Re: [RFC PATCH] x86/arch_prctl: Add ARCH_SET_XCR0 to mask XCR0 per-thread

From: Dave Hansen
Date: Mon Jun 18 2018 - 08:47:45 EST


On 06/16/2018 05:33 PM, Keno Fischer wrote:
> For my use case, it would be sufficient to simply disallow
> any value of XCR0 with "holes" in it,
But what if the hardware you are migrating to/from *has* holes?

There's no way this is even close to viable until it has been made to
cope with holes.

FWIW, I just don't think this is going to be viable. I have the feeling
that there's way too much stuff that hard-codes assumptions about XCR0
inside the kernel and out. This is just going to make it much more fragile.

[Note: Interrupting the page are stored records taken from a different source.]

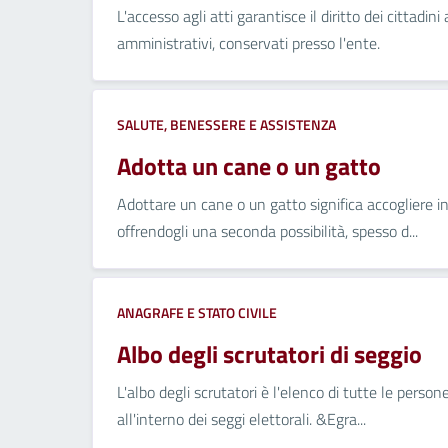
L'accesso agli atti garantisce il diritto dei cittad
amministrativi, conservati presso l'ente.
SALUTE, BENESSERE E ASSISTENZA
Adotta un cane o un gatto
Adottare un cane o un gatto significa accogliere 
offrendogli una seconda possibilità, spesso d...
ANAGRAFE E STATO CIVILE
Albo degli scrutatori di seggio
L'albo degli scrutatori è l'elenco di tutte le perso
all'interno dei seggi elettorali. &Egra...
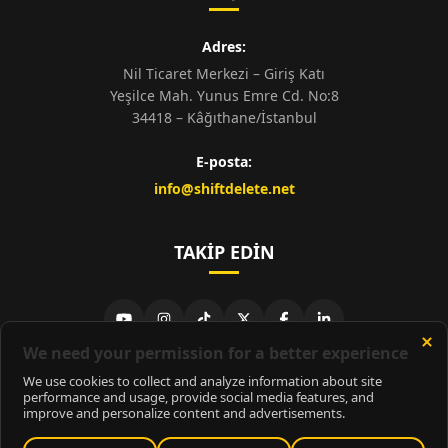
Adres:
Nil Ticaret Merkezi – Giriş Katı
Yeşilce Mah. Yunus Emre Cd. No:8
34418 – Kâğıthane/İstanbul
E-posta:
info@shiftdelete.net
TAKIP EDIN
© 2026
ShiftDelete.Net
- Tüm hakları saklıdır.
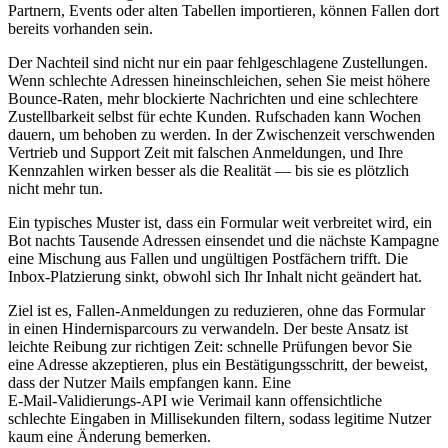
Partnern, Events oder alten Tabellen importieren, können Fallen dort
bereits vorhanden sein.
Der Nachteil sind nicht nur ein paar fehlgeschlagene Zustellungen.
Wenn schlechte Adressen hineinschleichen, sehen Sie meist höhere
Bounce‑Raten, mehr blockierte Nachrichten und eine schlechtere
Zustellbarkeit selbst für echte Kunden. Rufschaden kann Wochen
dauern, um behoben zu werden. In der Zwischenzeit verschwenden
Vertrieb und Support Zeit mit falschen Anmeldungen, und Ihre
Kennzahlen wirken besser als die Realität — bis sie es plötzlich
nicht mehr tun.
Ein typisches Muster ist, dass ein Formular weit verbreitet wird, ein
Bot nachts Tausende Adressen einsendet und die nächste Kampagne
eine Mischung aus Fallen und ungültigen Postfächern trifft. Die
Inbox‑Platzierung sinkt, obwohl sich Ihr Inhalt nicht geändert hat.
Ziel ist es, Fallen‑Anmeldungen zu reduzieren, ohne das Formular
in einen Hindernisparcours zu verwandeln. Der beste Ansatz ist
leichte Reibung zur richtigen Zeit: schnelle Prüfungen bevor Sie
eine Adresse akzeptieren, plus ein Bestätigungsschritt, der beweist,
dass der Nutzer Mails empfangen kann. Eine
E‑Mail‑Validierungs‑API wie Verimail kann offensichtliche
schlechte Eingaben in Millisekunden filtern, sodass legitime Nutzer
kaum eine Änderung bemerken.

Folks that want this level of container migration are probably better
off running one of the hardware-based containers and migrating _those_.
Or, just ensuring the places to/from they want to migrate have a
homogeneous XCR0 mix.

> @@ -252,6 +301,8 @@ void arch_setup_new_exec(void)
> /* If cpuid was previously disabled for this task, re-enable it. */
> if (test_thread_flag(TIF_NOCPUID))
> enable_cpuid();
> + if (test_thread_flag(TIF_MASKXCR0))
> + reset_xcr0_mask();
> }

So the mask is cleared on exec(). Does that mean that *every*
individual process using this interface has to set up its own mask
before anything in the C library establishes its cached value of XCR0.
I'd want to see how that's being accomplished.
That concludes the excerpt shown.